- cross-posted to:
- nottheonion
- cross-posted to:
- nottheonion
Every generation has slang, but Gen Alpha’s has a particularly unhinged quality, some parents say. Still, experts say their bad rep isn’t totally deserved.
In the beginning, there was “skibidi.”
It appeared abruptly in the lexicons of kids under 14 — the first slang term unique to Generation Alpha. Parents’ ears perked up as they began to hear it around the dinner table. It could mean bad, cool, or nothing at all, their kids explained. Then a dozen more incomprehensible terms followed suit.
Gen Z’s “slay” and “tea” are officially vintage, giving way to “sigma,” “gyatt” and “fanum tax.”
Everyone’s getting whiplash.
This is not even vaguely new.
The difference is the rate at which new slang is born.

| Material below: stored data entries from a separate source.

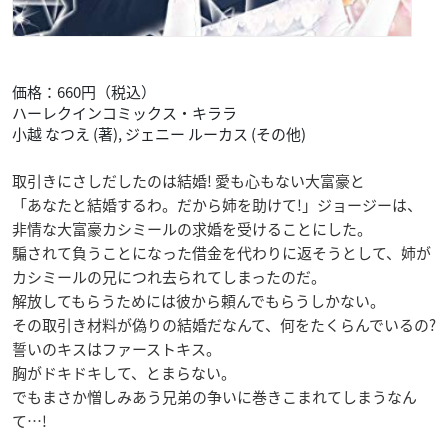
価格：660円（税込）
ハーレクインコミックス・キララ
小越 なつえ (著), ジェニー ルーカス (その他)
取引きにさしだしたのは結婚! 愛も心もない大富豪と
「あなたと結婚するわ。だから姉を助けて!」ジョージーは、
非情な大富豪カシミールの求婚を受けることにした。
騙されて負うことになった借金を代わりに返そうとして、姉が
カシミールの兄につれ去られてしまったのだ。
解放してもらうためには彼から頼んでもらうしかない。
その取引き材料が偽りの結婚だなんて、何をたくらんでいるの?
誓いのキスはファーストキス。
胸がドキドキして、とまらない。
でもまさか憎しみあう兄弟の争いに巻きこまれてしまうなん
て…!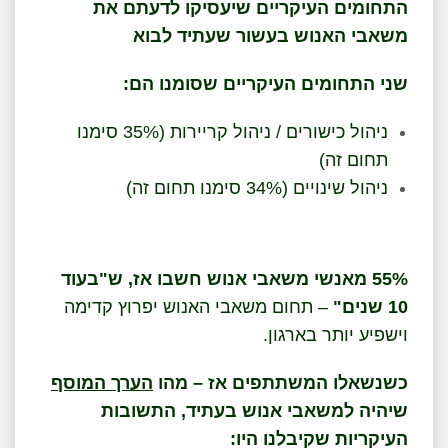
התחומים העיקריים שיעסיקו לדעתם את
משאבי האנוש בעשור שעתיד לבוא
שני התחומים העיקריים שסומנו הם:
ניהול כישורים / ניהול קריירות (35% סימנו
תחום זה)
ניהול שינויים (34% סימנו תחום זה)
55% מאנשי משאבי אנוש חשבו אז, ש"בעוד
10 שנים"
– תחום משאבי האנוש יפרוץ קדימה
וישפיע יותר בארגון.
כשנשאלו המשתתפים אז – מהו
הערך המוסף
שיהיה למשאבי אנוש בעתיד, התשובות
העיקריות שקיבלנו היו: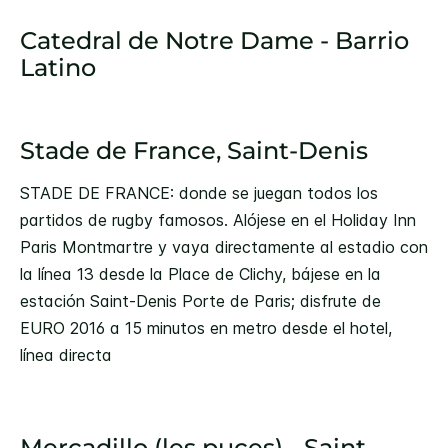
Catedral de Notre Dame - Barrio
Latino
Stade de France, Saint-Denis
STADE DE FRANCE: donde se juegan todos los
partidos de rugby famosos. Alójese en el Holiday Inn
Paris Montmartre y vaya directamente al estadio con
la línea 13 desde la Place de Clichy, bájese en la
estación Saint-Denis Porte de Paris; disfrute de
EURO 2016 a 15 minutos en metro desde el hotel,
línea directa
Mercadillo (les puces) - Saint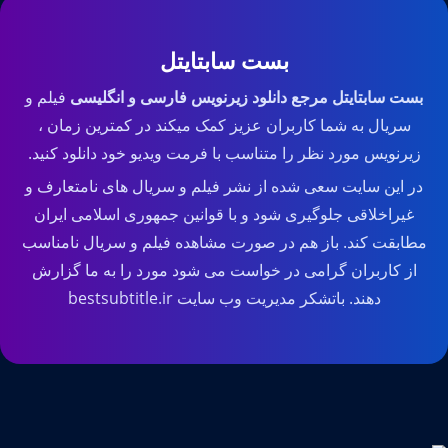
بست سابتایتل
بست سابتایتل مرجع دانلود زیرنویس فارسی و انگلیسی
فیلم و
سریال به شما کاربران عزیز کمک میکند در کمترین زمان ،
زیرنویس مورد نظر را متناسب با فرمت ویدیو خود دانلود کنید.
در این سایت سعی شده از نشر فیلم و سریال های نامتعارف و
غیراخلاقی جلوگیری شود و با قوانین جمهوری اسلامی ایران
مطابقت کند. باز هم در صورت مشاهده فیلم و سریال نامناسب
از کاربران گرامی در خواست می شود مورد را به ما گزارش
دهند. باتشکر مدیریت وب سایت bestsubtitle.ir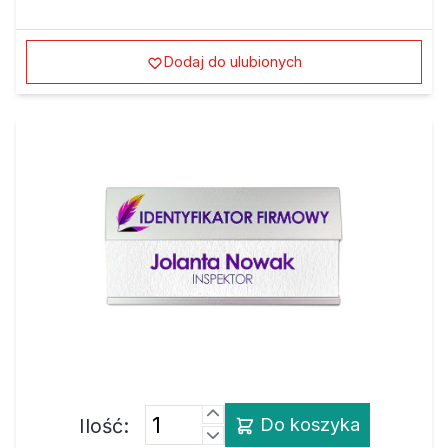
Dodaj do ulubionych
Ilość:
Do koszyka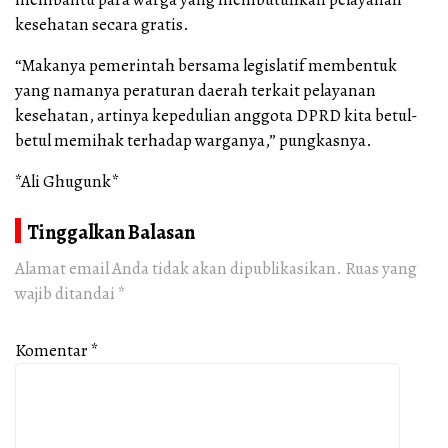
kesehatan secara gratis.
“Makanya pemerintah bersama legislatif membentuk
yang namanya peraturan daerah terkait pelayanan
kesehatan, artinya kepedulian anggota DPRD kita betul-
betul memihak terhadap warganya,” pungkasnya.
*Ali Ghugunk*
Tinggalkan Balasan
Alamat email Anda tidak akan dipublikasikan.
Ruas yang
wajib ditandai
*
Komentar
*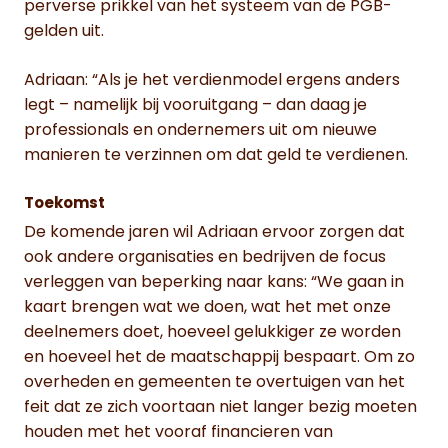
perverse prikkel van het systeem van de PGB-
gelden uit.
Adriaan: “Als je het verdienmodel ergens anders
legt – namelijk bij vooruitgang – dan daag je
professionals en ondernemers uit om nieuwe
manieren te verzinnen om dat geld te verdienen.
Toekomst
De komende jaren wil Adriaan ervoor zorgen dat
ook andere organisaties en bedrijven de focus
verleggen van beperking naar kans: “We gaan in
kaart brengen wat we doen, wat het met onze
deelnemers doet, hoeveel gelukkiger ze worden
en hoeveel het de maatschappij bespaart. Om zo
overheden en gemeenten te overtuigen van het
feit dat ze zich voortaan niet langer bezig moeten
houden met het vooraf financieren van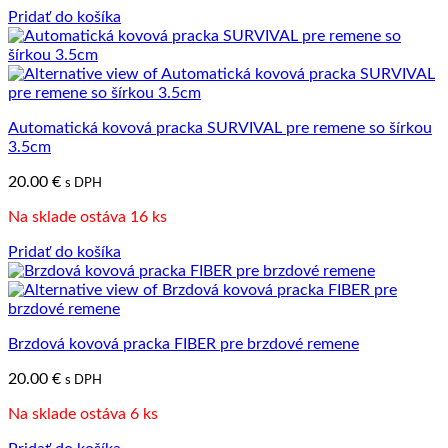
Pridať do košíka
Automatická kovová pracka SURVIVAL pre remene so šírkou
3.5cm
20.00
€
s DPH
Na sklade ostáva 16 ks
Pridať do košíka
Brzdová kovová pracka FIBER pre brzdové remene
20.00
€
s DPH
Na sklade ostáva 6 ks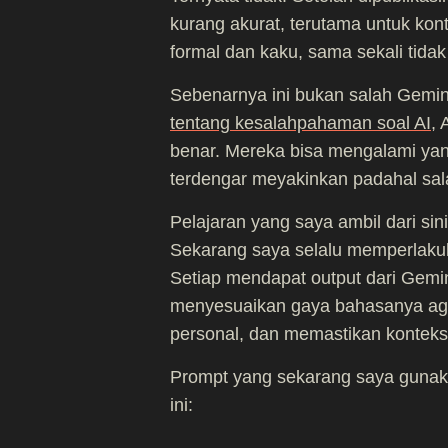
kurang akurat, terutama untuk kont
formal dan kaku, sama sekali tida
Sebenarnya ini bukan salah Gemin
tentang kesalahpahaman soal AI
,
benar. Mereka bisa mengalami yan
terdengar meyakinkan padahal sal
Pelajaran yang saya ambil dari sini:
Sekarang saya selalu memperlakuk
Setiap mendapat output dari Gemin
menyesuaikan gaya bahasanya ag
personal, dan memastikan konteks
Prompt yang sekarang saya gunakan
ini: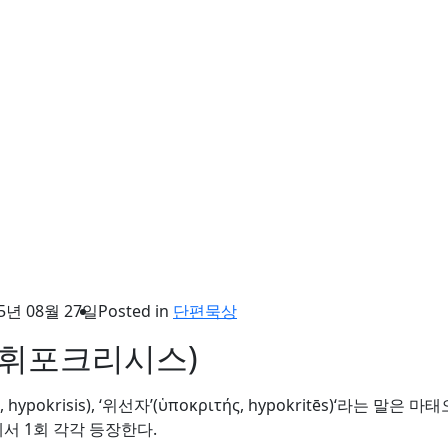
5년 08월 27일
Posted in
단편묵상
ς, 휘포크리시스)
ις, hypokrisis), ‘위선자’(ὑποκριτής, hypokritēs)‘라는
에서 1회 각각 등장한다.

The primary difference is that the slang ends up born (and abandoned) on the national and international levels, whereas in times past slang would become lodged in the regional vernacular first, and some of it would never move ‘up’ to replace old slang. In a sense, then, there was more slang in days past - it just was less ‘standardized’.

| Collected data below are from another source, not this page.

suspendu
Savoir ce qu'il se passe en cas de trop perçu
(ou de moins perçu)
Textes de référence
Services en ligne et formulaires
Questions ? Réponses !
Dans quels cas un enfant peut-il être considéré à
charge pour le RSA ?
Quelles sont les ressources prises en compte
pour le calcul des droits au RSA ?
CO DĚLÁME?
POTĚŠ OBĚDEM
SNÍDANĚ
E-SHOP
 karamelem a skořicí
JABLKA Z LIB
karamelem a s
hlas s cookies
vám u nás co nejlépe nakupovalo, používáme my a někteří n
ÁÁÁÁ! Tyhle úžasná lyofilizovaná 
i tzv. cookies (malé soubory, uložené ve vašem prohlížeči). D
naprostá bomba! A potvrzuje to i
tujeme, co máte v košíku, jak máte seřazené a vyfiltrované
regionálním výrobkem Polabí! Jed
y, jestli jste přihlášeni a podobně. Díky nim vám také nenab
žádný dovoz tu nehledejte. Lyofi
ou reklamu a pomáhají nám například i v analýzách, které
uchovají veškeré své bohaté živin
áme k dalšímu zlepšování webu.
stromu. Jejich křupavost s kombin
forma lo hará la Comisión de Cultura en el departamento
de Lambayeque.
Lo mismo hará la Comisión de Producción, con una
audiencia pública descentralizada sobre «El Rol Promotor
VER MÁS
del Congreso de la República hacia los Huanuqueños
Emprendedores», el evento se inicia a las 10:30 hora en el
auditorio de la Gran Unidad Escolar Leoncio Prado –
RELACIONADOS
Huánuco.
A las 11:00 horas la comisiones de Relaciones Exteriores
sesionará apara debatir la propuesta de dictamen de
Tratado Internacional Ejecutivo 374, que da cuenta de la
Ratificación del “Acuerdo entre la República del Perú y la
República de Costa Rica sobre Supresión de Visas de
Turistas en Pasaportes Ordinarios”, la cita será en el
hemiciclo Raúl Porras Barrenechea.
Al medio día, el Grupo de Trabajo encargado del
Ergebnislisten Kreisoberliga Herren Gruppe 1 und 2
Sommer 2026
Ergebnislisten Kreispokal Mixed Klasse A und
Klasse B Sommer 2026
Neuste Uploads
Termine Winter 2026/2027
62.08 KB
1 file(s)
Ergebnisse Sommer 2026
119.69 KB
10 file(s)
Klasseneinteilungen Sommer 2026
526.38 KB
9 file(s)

I kinda get that. We called anime “Japanimation” in the 80s. Nothing racist there for y’all haters, just what we called it. But you’re right, never heard that term outside my local group.
Every generation has this article published about them, congratulations, you are officially old and out of touch.

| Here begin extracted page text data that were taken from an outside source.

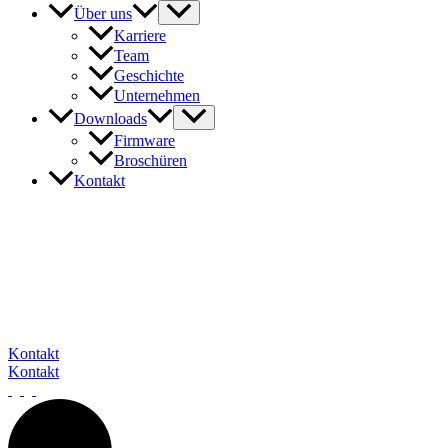
Über uns
Karriere
Team
Geschichte
Unternehmen
Downloads
Firmware
Broschüren
Kontakt
In Kontakt mit barox
Unser Expertenteam steht Ihnen gerne zur Verfügung, um auf Ihre
Fragen und Anliegen einzugehen. Sie erreichen uns telefonisch, per
E-Mail oder über das Kontaktformular.
Wir freuen uns darauf, von Ihnen zu hören.
Kontakt
Kontakt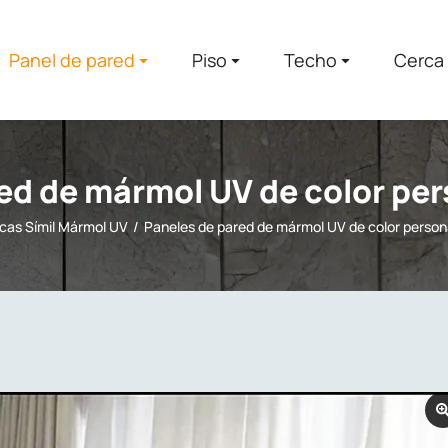
Panel de pared
Piso
Techo
Cerca
ed de mármol UV de color pe
cas Símil Mármol UV
Paneles de pared de mármol UV de color person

As a Gen-Z, I feel this divide is the result of our gen growing up on the internet and Gen-Alpha growing up in the internet. Like culturally I feel Gen-Z still had roots to reality hidden behind layers of absurdism and abstraction. Gen-Alpha however feels like it’s generating new cultural landmarks with no connections to reality.
Like, skibidi was absurdist humor, which is now being covered by absurdist layers. It’s absurdism all the way down! It’s like some twisted form of enlightenment. To clarify I don’t say this in a necessarily negative light, I just think it’s interesting from the viewpoint of our species as a whole.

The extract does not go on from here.